Task objective ▸
Pictures stay out. Everything else in the listing below gets written out exactly.

Provided data ▸
____

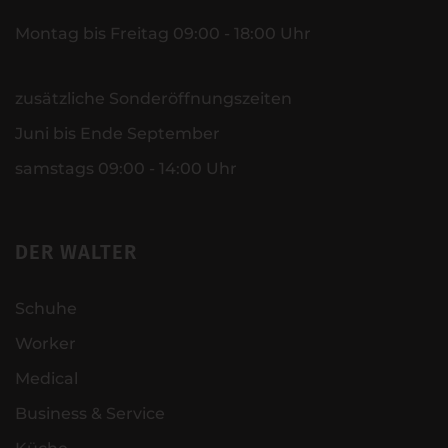
Montag bis Freitag 09:00 - 18:00 Uhr
zusätzliche Sonderöffnungszeiten
Juni bis Ende September
samstags 09:00 - 14:00 Uhr
DER WALTER
Schuhe
Worker
Medical
Business & Service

____

Task answer ▸
Montag bis Freitag 09:00 - 18:00 Uhr
zusätzliche Sonderöffnungszeiten
Juni bis Ende September
samstags 09:00 - 14:00 Uhr
DER WALTER
Schuhe
Worker
Medical
Business & Service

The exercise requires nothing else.